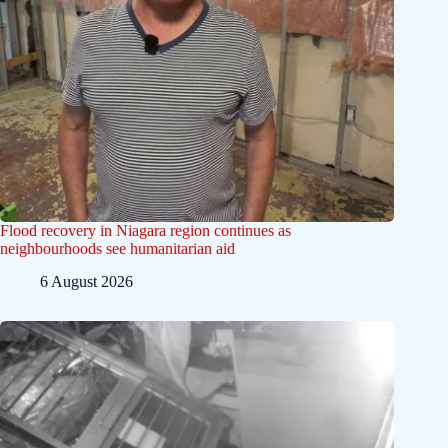
Flood recovery in Niagara region continues as
neighbourhoods see humanitarian aid
6 August 2026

(EXERCISE PROMPT):
After locating the line containing "neighbourhoods see humanitarian aid", give that line and every later line of the listing again exactly, up to and including the last.

(ANSWER SPACE):
neighbourhoods see humanitarian aid
6 August 2026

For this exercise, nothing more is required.